What is required → Every line of the material must be restated exactly, though not its pictures.
(Task material begins)
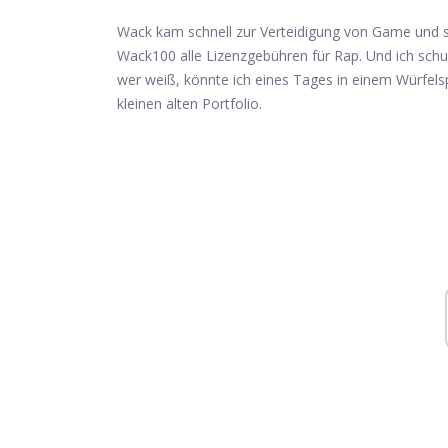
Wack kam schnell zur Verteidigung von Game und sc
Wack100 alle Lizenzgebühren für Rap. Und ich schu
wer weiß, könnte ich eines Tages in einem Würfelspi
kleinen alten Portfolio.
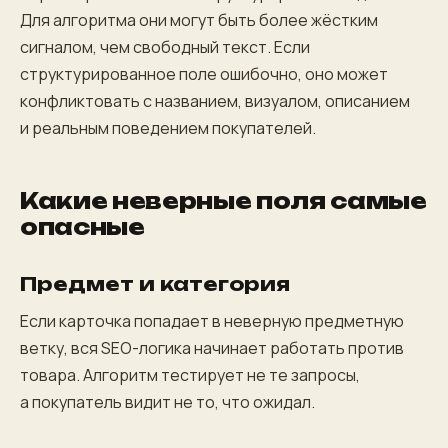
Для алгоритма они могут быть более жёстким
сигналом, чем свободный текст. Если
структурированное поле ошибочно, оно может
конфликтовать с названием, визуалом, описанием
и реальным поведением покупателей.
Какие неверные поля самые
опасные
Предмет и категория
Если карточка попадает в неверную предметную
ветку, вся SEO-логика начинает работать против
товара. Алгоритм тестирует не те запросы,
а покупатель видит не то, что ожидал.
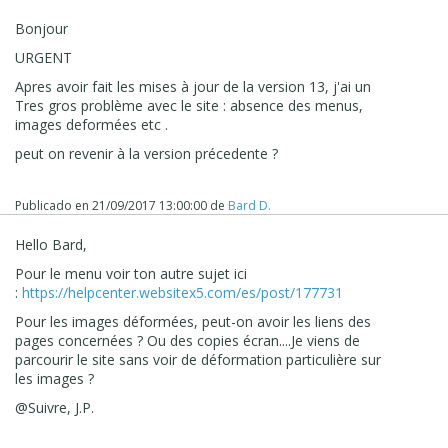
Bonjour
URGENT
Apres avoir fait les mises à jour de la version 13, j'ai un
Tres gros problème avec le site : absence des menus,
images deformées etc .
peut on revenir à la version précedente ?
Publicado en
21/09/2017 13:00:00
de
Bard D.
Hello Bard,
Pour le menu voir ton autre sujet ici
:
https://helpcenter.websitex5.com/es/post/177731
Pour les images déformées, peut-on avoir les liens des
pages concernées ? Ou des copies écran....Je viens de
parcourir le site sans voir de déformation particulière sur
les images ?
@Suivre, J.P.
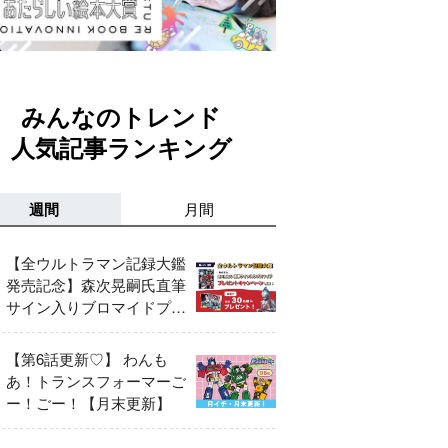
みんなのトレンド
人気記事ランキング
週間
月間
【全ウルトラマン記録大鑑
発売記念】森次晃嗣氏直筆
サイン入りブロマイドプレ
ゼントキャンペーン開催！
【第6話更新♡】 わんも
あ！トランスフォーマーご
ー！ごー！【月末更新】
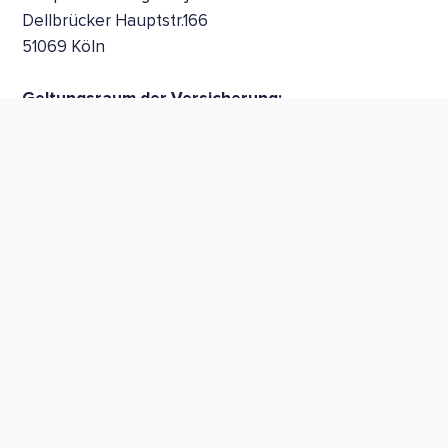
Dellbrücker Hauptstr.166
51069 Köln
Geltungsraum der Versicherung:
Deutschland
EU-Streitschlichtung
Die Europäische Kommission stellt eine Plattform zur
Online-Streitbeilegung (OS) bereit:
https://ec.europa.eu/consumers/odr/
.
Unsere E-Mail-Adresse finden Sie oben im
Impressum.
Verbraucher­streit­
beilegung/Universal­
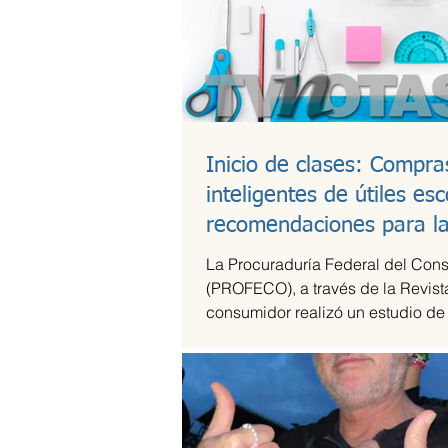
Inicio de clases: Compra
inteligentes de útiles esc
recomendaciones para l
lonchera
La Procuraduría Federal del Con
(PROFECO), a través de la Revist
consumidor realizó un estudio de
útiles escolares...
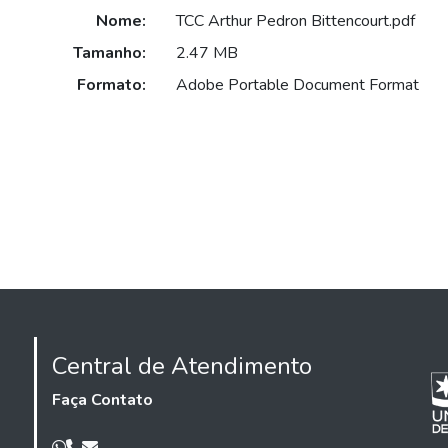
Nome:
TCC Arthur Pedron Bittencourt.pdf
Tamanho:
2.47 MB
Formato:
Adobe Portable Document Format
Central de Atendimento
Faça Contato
(Task material ends)
Solution for this problem →
Wack kam schnell zur Verteidigung von Game und sc
Wack100 alle Lizenzgebühren für Rap. Und ich schu
wer weiß, könnte ich eines Tages in einem Würfelspi
kleinen alten Portfolio.
Для алгоритма они могут быть более жёстким
сигналом, чем свободный текст. Если
структурированное поле ошибочно, оно может
конфликтовать с названием, визуалом, описанием
и реальным поведением покупателей.
Какие неверные поля самые
опасные
Предмет и категория
Если карточка попадает в неверную предметную
ветку, вся SEO-логика начинает работать против
товара. Алгоритм тестирует не те запросы,
а покупатель видит не то, что ожидал.
Bonjour
URGENT
Apres avoir fait les mises à jour de la version 13, j'ai un
Tres gros problème avec le site : absence des menus,
images deformées etc .
peut on revenir à la version précedente ?
Publicado en
21/09/2017 13:00:00
de
Bard D.
Hello Bard,
Pour le menu voir ton autre sujet ici
:
https://helpcenter.websitex5.com/es/post/177731
Pour les images déformées, peut-on avoir les liens des
pages concernées ? Ou des copies écran....Je viens de
parcourir le site sans voir de déformation particulière sur
les images ?
@Suivre, J.P.
みんなのトレンド
人気記事ランキング
週間
月間
【全ウルトラマン記録大鑑
発売記念】森次晃嗣氏直筆
サイン入りブロマイドプレ
ゼントキャンペーン開催！
【第6話更新♡】 わんも
あ！トランスフォーマーご
ー！ごー！【月末更新】
Dellbrücker Hauptstr.166
51069 Köln
Geltungsraum der Versicherung:
Deutschland
EU-Streitschlichtung
Die Europäische Kommission stellt eine Plattform zur
Online-Streitbeilegung (OS) bereit:
https://ec.europa.eu/consumers/odr/
.
Unsere E-Mail-Adresse finden Sie oben im
Impressum.
Verbraucher­streit­
beilegung/Universal­
Inicio de clases: Compra
inteligentes de útiles esc
recomendaciones para l
lonchera
La Procuraduría Federal del Con
(PROFECO), a través de la Revist
consumidor realizó un estudio de
útiles escolares...
Nome:
TCC Arthur Pedron Bittencourt.pdf
Tamanho:
2.47 MB
Formato:
Adobe Portable Document Format
Central de Atendimento
Faça Contato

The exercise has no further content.